Me and a couple of my buddies decided to go check the ice depth on the river in minot and around the edges it was 2 - 3 inches so we droped a few lines in. didn't have any luck becouse we couldn't really venture to far from shore but still a blast just to be out on the ice this year. for awhile i was thinking there wasn't even gonna be any ice fishing this year...... yeah right. hope to maybe head to bakers bridge this weekend. anyone else been out or had any luck yet?

better start putting away the decoys becouse ice fishing is gonna be in full swing soon.  
[/b]


----------



## njsimonson (Sep 24, 2002)

quack_dealer -

Man, you are a brave soul!


----------



## fishunt (Jan 24, 2004)

u can called and check out fish and game department and see if is it safe to out for ice fishing before u walk on it ... I rather wait one or two more week or so will be freezen but think safe


----------



## RWHONKER (Dec 22, 2003)

I going out for the first time this afternoon. A good three or four nights in the single digits after it freezes should make it good enough to walk on. Just take a spud bar with and make holes in the ice every five feet or so.
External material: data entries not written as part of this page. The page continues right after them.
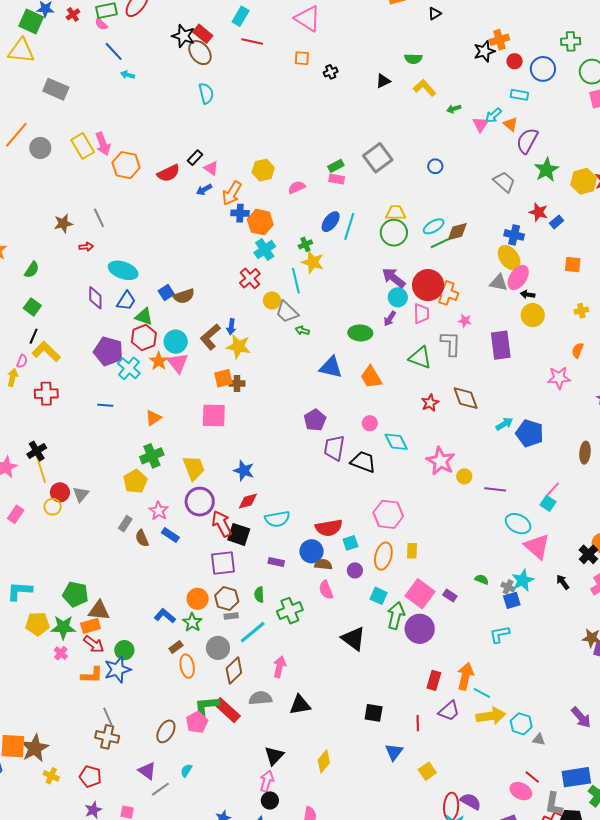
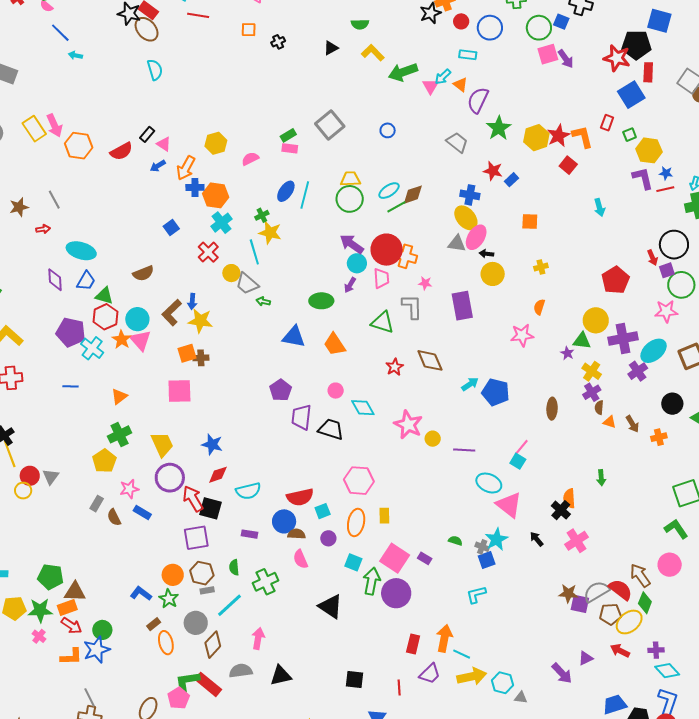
green arrow: (454, 109) -> (403, 72), size x2.0
blue square: (166, 292) -> (171, 227), moved
pink star: (159, 511) -> (129, 489), turned 30

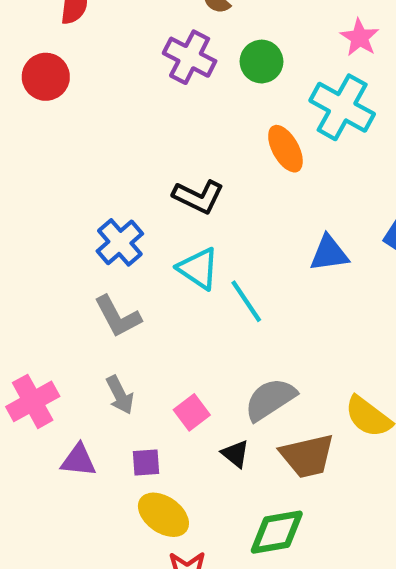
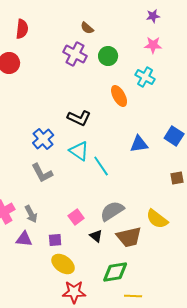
pink star: (360, 38) -> (153, 45), turned -30
cyan cross: (342, 107) -> (145, 77), size x0.7
gray arrow: (120, 395) -> (31, 214), moved

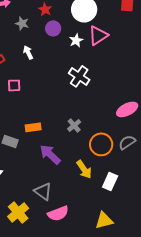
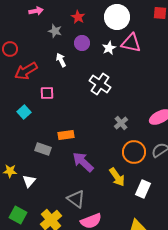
purple circle: (53, 28) -> (82, 43), moved
pink triangle: (98, 35) -> (131, 43), turned 45
white cross: (79, 76) -> (100, 84), moved
gray cross: (74, 125) -> (121, 123), moved

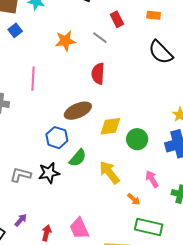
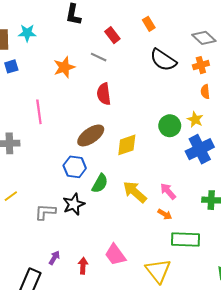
orange rectangle: (154, 15) -> (149, 24), turned 64
blue square: (15, 30) -> (11, 66), turned 32
green circle: (137, 139) -> (170, 126), moved
pink arrow: (152, 179) -> (168, 191), moved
Works for me. :beer: :beer:


----------



## Drew Willemsen (Sep 29, 2003)

> u can called and check out fish and game department and see if is it safe to out for ice fishing before u walk on it ...
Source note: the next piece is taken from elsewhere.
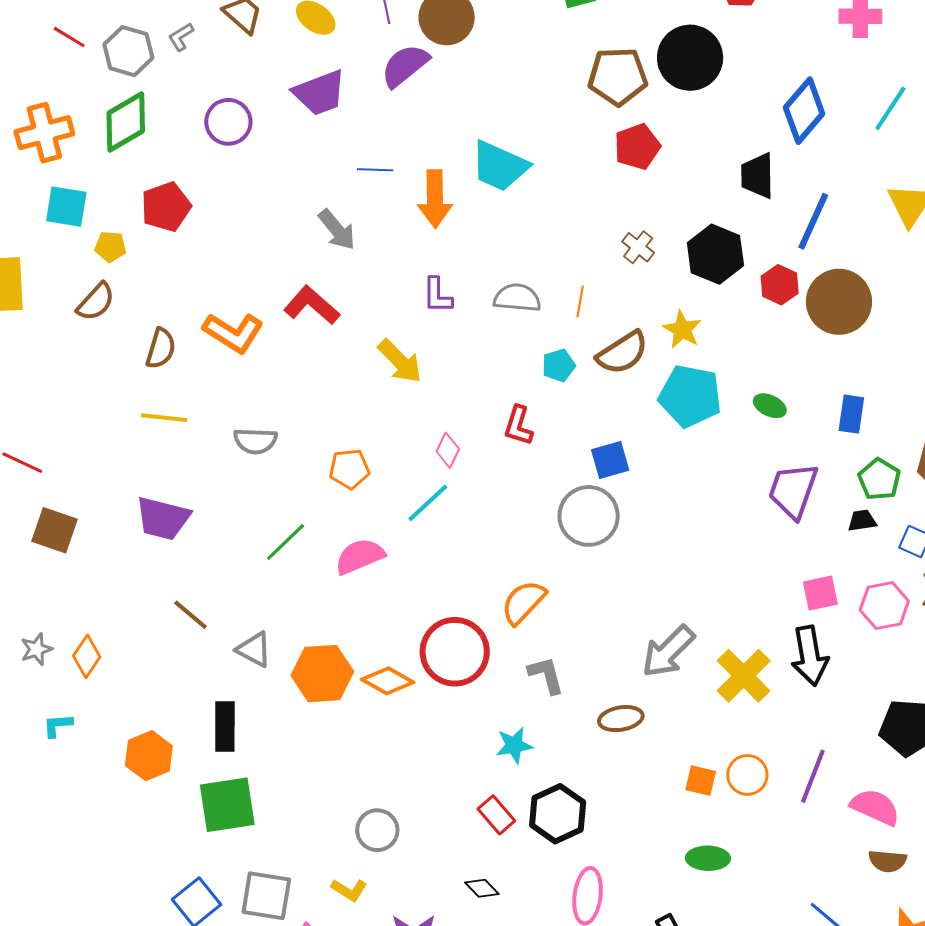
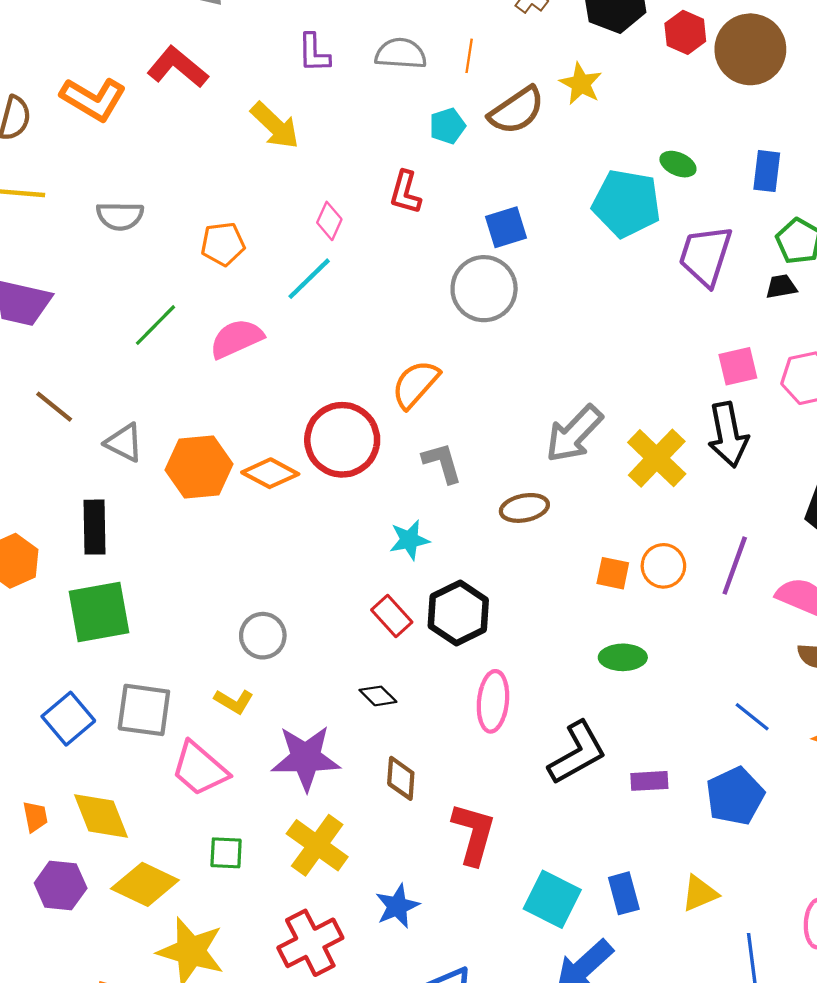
cyan pentagon: (690, 396) -> (627, 203), moved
They usually say Ice is never safe...which I can understand especially on rivers with current...


----------



## RWHONKER (Dec 22, 2003)

First time out, nine flags, five walleyes, not bad for a few hours. Nothing like seeing that flag go up for the first time. :beer:


----------



## duxnbux (Feb 25, 2002)

Saw a few guys on the ice around the edges of smallers lakes this morning in the SE. The season is upon us..


----------



## rap (Mar 26, 2002)

duxnbux- was that SE ND? I think i am heading to some of the sloughs around Valley City tomorrow and am looking for any ice reports or people fishing any of the lakes around here... thanx


----------



## curty (Sep 18, 2003)

Iv'e heard of a few brave souls going to try it this weekend. Im going to give it another week.42 degrees right now.


----------



## quackattack (Sep 27, 2003)

Hey RWHONK, what lake u fishing on? I was thinking about going to maple tomorrow. Heard some guys were out there during thanksgiving and there was already 3inches of ice..... :roll: hard to believe but there have been a few more people heading out there this weekend! Cant' wait to catch that first eye of the winter!
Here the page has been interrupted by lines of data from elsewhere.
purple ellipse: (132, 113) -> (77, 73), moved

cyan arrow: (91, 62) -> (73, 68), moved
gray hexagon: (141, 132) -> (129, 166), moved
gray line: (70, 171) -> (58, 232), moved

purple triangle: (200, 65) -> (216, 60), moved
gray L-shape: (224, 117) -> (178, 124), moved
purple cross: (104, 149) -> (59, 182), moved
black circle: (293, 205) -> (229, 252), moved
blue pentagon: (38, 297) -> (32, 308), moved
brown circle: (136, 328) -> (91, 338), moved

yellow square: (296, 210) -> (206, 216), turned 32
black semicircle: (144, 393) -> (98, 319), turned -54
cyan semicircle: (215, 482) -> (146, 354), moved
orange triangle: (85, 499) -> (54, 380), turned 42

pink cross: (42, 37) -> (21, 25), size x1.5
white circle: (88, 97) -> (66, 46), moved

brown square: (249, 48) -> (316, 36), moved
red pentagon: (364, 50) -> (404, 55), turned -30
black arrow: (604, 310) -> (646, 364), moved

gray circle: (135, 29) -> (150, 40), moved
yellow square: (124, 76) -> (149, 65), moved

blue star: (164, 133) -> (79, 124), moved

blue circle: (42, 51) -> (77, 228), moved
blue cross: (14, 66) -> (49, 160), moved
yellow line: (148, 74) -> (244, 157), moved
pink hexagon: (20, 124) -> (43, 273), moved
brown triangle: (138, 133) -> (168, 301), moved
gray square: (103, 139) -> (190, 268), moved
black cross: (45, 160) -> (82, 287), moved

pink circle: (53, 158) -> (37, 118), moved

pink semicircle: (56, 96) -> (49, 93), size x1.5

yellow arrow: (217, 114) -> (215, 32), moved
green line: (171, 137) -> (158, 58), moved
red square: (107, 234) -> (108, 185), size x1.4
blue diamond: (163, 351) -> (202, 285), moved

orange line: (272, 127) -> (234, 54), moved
good luck everyone and stay safe!

:beer:


----------



## RWHONKER (Dec 22, 2003)

I am fishing in Northern Minnesota with some friends I used to go to college with. There is about 3 inches of ice up here but it was windy and rainy last night so it will probobly be a little worse today.


----------



## Maverick (Mar 4, 2002)

RWHONKER

I am living in Thief River and I am always loking to find someone to fish with. PM me !!!!


----------



## nd_gunslayer (Aug 9, 2004)

quackdealer: you won't be able to catch fish until i come with, you are just a dumb kid!


----------



## quack_dealer1 (Oct 28, 2004)

qunslayer, good thing we got a 10 in. auger or i might have alittle problem pulling in those jumbo perch. :beer:

oh by the way might wan to dress warm becouse it might get cold out. especially when i got the house all to myself! then we'll see whose lauphing


----------



## rap (Mar 26, 2002)

FINALLY made it out. fished olson wpa west of valley city this morning from 8:30-12:00. i found ice from 3-4 inches where i was.. tried a bunch of lures and punched alot of holes for using a spud, fished throughout 4-12 ft. of water but never had a bite. did mark a few fish though...


----------



## njsimonson (Sep 24, 2002)

Cool. Will have to get out that way...Olson's, talk about a hit-and-miss place, one day they're on, the next day they're gone. For me, it is mostly the "gone" category!


----------